# TASK OBJECTIVE
The tail of the records, from the line containing "que no me has pagado mi finca. Me" through the final line, should be printed exactly and on its own.

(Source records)
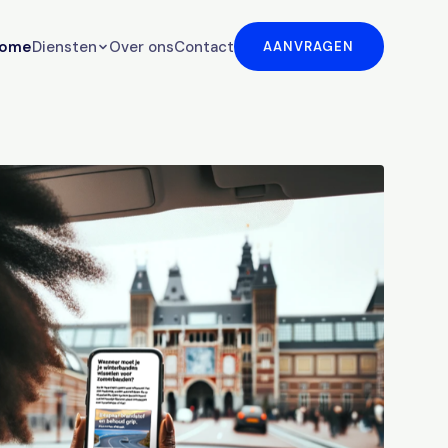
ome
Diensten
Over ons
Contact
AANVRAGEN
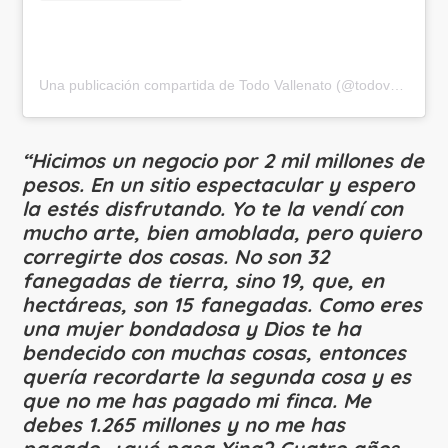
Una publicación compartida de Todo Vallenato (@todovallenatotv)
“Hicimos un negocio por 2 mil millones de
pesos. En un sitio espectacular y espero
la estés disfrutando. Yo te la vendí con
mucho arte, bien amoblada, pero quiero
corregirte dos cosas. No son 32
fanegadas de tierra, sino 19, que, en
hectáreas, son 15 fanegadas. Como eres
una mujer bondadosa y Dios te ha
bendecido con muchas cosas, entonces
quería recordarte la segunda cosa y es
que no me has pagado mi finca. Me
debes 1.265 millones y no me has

# ANSWER SPACE
que no me has pagado mi finca. Me
debes 1.265 millones y no me has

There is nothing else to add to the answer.